Understand that user needs and behavior can fluctuate and may evolve or regress. Understanding this better and marrying user behavioral profiles with content, at the very least may be worth reflecting upon. You must be able to serve up a UX that aligns with user categories based on behavior profiling and these UX must be adaptive and persuasive.
A brief example
Gen Y beta user of a micro-investment app. I would be leaning toward doing something affirmative about my financial situation and want to evaluate, through experimentation, a number of strategies. For the vendor, that may be operationalised via a sand-boxed active demo with "make believe"money and stocks.

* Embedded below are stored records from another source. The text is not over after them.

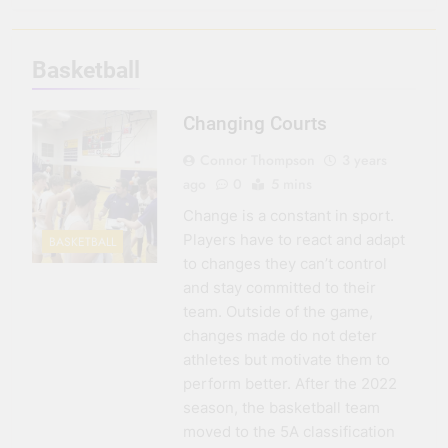
3 Months Ago
Seeing Ahead
Basketball
11 Months Ago
Gearing Up
Changing Courts
11 Months Ago
The Hydration
Connor Thompson
3 years
Hassle
ago
0
5 mins
1 Year Ago
Change is a constant in sport.
Players have to react and adapt
BASKETBALL
to changes they can’t control
and stay committed to their
team. Outside of the game,
changes made do not deter
athletes but motivate them to
perform better. After the 2022
season, the basketball team
moved to the 5A classification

At this stage, I am seeking both information and support (reassurance). Naturally, this means slick on-boarding augmented with targeted micro-content that has a focus and touches on adult learning principles. It will likely also mean the site includes Live-CHAT help.
There are literally another dozen or so behavioural design principles I'd apply here if asked by a micro-investment vendor and this is only as it applies to one stage of behavioral engagement.
Dholakia, U., Tam, L., Yoon, S. and Wong, N. (n.d.). The Ant and the Grasshopper: Understanding Personal Saving Orientation of Consumers. SSRN Electronic Journal.
Johnson, E., Shu, S., Dellaert, B., Fox, C., Goldstein, D., Häubl, G., Larrick, R., Payne, J., Peters, E., Schkade, D., Wansink, B. and Weber, E. (2012). Beyond nudges: Tools of a choice architecture. Marketing Letters, 23(2), pp.487-504.
Kaptein, M., Markopoulos, P., de Ruyter, B. and Aarts, E. (2015). Personalizing persuasive technologies: Explicit and implicit personalization using persuasion profiles. International Journal of Human-Computer Studies, 77, pp.38-51.
KarimBarbhuiya, R., Mustafa, K. and Jabin, S. (2013). A Personalized Learning System with Adaptive Content Presentation and Affective Evaluation Facilities. International Journal of Computer Applications, 70(26), pp.10-15.
Klonek, F., Isidor, R. and Kauffeld, S. (2014). Different Stages of Entrepreneurship: Lessons from the Transtheoretical Model of Change. Journal of Change Management, 15(1), pp.43-63.